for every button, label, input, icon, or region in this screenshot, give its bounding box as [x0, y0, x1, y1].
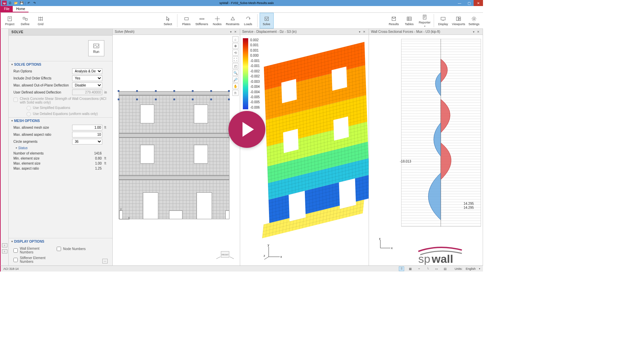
- legend-value: 0.001: [250, 43, 260, 47]
- close-icon[interactable]: ✕: [362, 29, 367, 34]
- grid-button[interactable]: Grid: [34, 13, 48, 28]
- results-icon: [391, 16, 397, 22]
- settings-button[interactable]: Settings: [467, 13, 481, 28]
- force-value-2: 14.295: [464, 202, 474, 205]
- stiffener-icon: [199, 16, 205, 22]
- minimize-button[interactable]: —: [455, 0, 464, 6]
- redo-icon[interactable]: ↷: [32, 1, 37, 5]
- select-button[interactable]: Select: [161, 13, 175, 28]
- svg-rect-29: [459, 17, 461, 18]
- display-button[interactable]: Display: [436, 13, 450, 28]
- dropdown-icon[interactable]: ▾: [357, 29, 362, 34]
- deformed-mesh[interactable]: [264, 42, 369, 246]
- zoom-window-icon[interactable]: ⛶: [232, 56, 238, 62]
- viewports-button[interactable]: Viewports: [451, 13, 466, 28]
- zoom-out-icon[interactable]: 🔎: [232, 76, 238, 82]
- palette-icon[interactable]: ▤: [442, 266, 448, 271]
- ribbon: Project Define Grid Select Plates Stiffe…: [0, 13, 483, 29]
- run-button[interactable]: Run: [88, 40, 104, 56]
- chk-stiff-numbers[interactable]: Stiffener Element Numbers: [13, 256, 50, 263]
- layers-icon[interactable]: ▭: [434, 266, 439, 271]
- include-2nd-select[interactable]: Yes: [72, 75, 102, 81]
- panel-title: SOLVE: [9, 29, 112, 36]
- user-deflection-input: [72, 89, 102, 95]
- svg-text:z: z: [264, 254, 265, 257]
- close-icon[interactable]: ✕: [476, 29, 481, 34]
- app-icon: sp: [2, 1, 7, 5]
- chk-concrete-shear[interactable]: Check Concrete Shear Strength of Wall Cr…: [9, 96, 112, 117]
- tab-file[interactable]: File: [1, 6, 13, 12]
- reporter-button[interactable]: Reporter▾: [418, 13, 432, 28]
- zoom-in-icon[interactable]: 🔍: [232, 70, 238, 76]
- new-icon[interactable]: 🗋: [8, 1, 12, 5]
- loads-button[interactable]: Loads: [241, 13, 255, 28]
- solve-button[interactable]: Solve: [260, 13, 274, 28]
- nodes-button[interactable]: Nodes: [210, 13, 224, 28]
- left-gutter: ≡ ≡: [1, 29, 9, 265]
- legend-value: -0.002: [250, 74, 260, 78]
- mesh-size-input[interactable]: [72, 125, 102, 130]
- legend-value: -0.003: [250, 80, 260, 83]
- rotate-icon[interactable]: ⟲: [232, 50, 238, 56]
- undo-icon[interactable]: ↶: [26, 1, 31, 5]
- maximize-button[interactable]: ▢: [464, 0, 474, 6]
- max-elem-value: 1.00: [72, 162, 102, 165]
- max-deflection-select[interactable]: Disable: [72, 82, 102, 88]
- svg-rect-16: [265, 17, 268, 20]
- forces-diagram[interactable]: -18.013 14.295 14.295: [380, 39, 483, 233]
- viewports: Solve (Mesh) ▾ ✕ ⌂ ✥ ⟲ ⛶ ◰ 🔍 🔎 ✋ ⎘: [113, 29, 483, 265]
- open-icon[interactable]: 📂: [13, 1, 18, 5]
- aspect-ratio-input[interactable]: [72, 132, 102, 137]
- plate-icon: [183, 16, 190, 22]
- gutter-btn-1[interactable]: ≡: [2, 243, 7, 247]
- zoom-extents-icon[interactable]: ◰: [232, 63, 238, 69]
- snap-icon[interactable]: ⫟: [416, 266, 422, 271]
- home-icon[interactable]: ⌂: [232, 36, 238, 42]
- dropdown-icon[interactable]: ▾: [228, 29, 233, 34]
- copy-view-icon[interactable]: ⎘: [232, 90, 238, 96]
- legend-value: -0.005: [250, 100, 260, 104]
- pan-icon[interactable]: ✋: [232, 83, 238, 89]
- dialog-launcher-icon[interactable]: ⋯: [102, 259, 108, 263]
- display-options-header[interactable]: DISPLAY OPTIONS: [9, 238, 112, 245]
- menu-bar: File Home: [0, 6, 483, 13]
- results-button[interactable]: Results: [387, 13, 401, 28]
- aspect-ratio-label: Max. allowed aspect ratio: [13, 133, 70, 136]
- legend-value: -0.004: [250, 85, 260, 88]
- define-button[interactable]: Define: [18, 13, 32, 28]
- ortho-icon[interactable]: └: [425, 266, 430, 271]
- close-button[interactable]: ✕: [474, 0, 483, 6]
- svg-rect-11: [200, 18, 204, 19]
- close-icon[interactable]: ✕: [233, 29, 238, 34]
- chk-wall-numbers[interactable]: Wall Element Numbers: [13, 247, 50, 254]
- gear-icon: [471, 16, 477, 22]
- view-forces-title: Wall Cross-Sectional Forces - Mux - U3 (…: [371, 30, 440, 34]
- mesh-geometry[interactable]: [119, 91, 229, 221]
- solve-options-header[interactable]: SOLVE OPTIONS: [9, 61, 112, 68]
- grid-squares-icon[interactable]: ▦: [408, 266, 413, 271]
- status-header[interactable]: Status: [9, 145, 112, 151]
- gutter-btn-2[interactable]: ≡: [2, 249, 7, 253]
- chk-node-numbers[interactable]: Node Numbers: [57, 247, 86, 251]
- circle-segments-label: Circle segments: [13, 140, 70, 143]
- legend-value: -0.001: [250, 59, 260, 63]
- dropdown-icon[interactable]: ▾: [471, 29, 476, 34]
- tab-home[interactable]: Home: [13, 6, 29, 12]
- run-options-select[interactable]: Analysis & Design: [72, 68, 102, 74]
- grid-dots-icon[interactable]: ⠿: [399, 266, 404, 271]
- play-button[interactable]: [228, 111, 265, 148]
- stiffeners-button[interactable]: Stiffeners: [195, 13, 209, 28]
- plates-button[interactable]: Plates: [179, 13, 194, 28]
- mesh-options-header[interactable]: MESH OPTIONS: [9, 118, 112, 124]
- define-icon: [22, 16, 28, 22]
- tables-button[interactable]: Tables: [402, 13, 416, 28]
- circle-segments-select[interactable]: 36: [72, 139, 102, 144]
- units-value[interactable]: English: [466, 267, 476, 270]
- view-cube[interactable]: FRONT: [216, 249, 234, 261]
- svg-line-38: [230, 257, 234, 259]
- max-deflection-label: Max. allowed Out-of-Plane Deflection: [13, 83, 70, 87]
- project-button[interactable]: Project: [3, 13, 17, 28]
- save-icon[interactable]: 💾: [19, 1, 24, 5]
- restraints-button[interactable]: Restraints: [226, 13, 240, 28]
- move-icon[interactable]: ✥: [232, 43, 238, 49]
+++
**Task item**
Find all lines holding the word "gutter" in the records above and copy them.

**Answer to this task**
- left-gutter: ≡ ≡: [1, 29, 9, 265]
- gutter-btn-1[interactable]: ≡: [2, 243, 7, 247]
- gutter-btn-2[interactable]: ≡: [2, 249, 7, 253]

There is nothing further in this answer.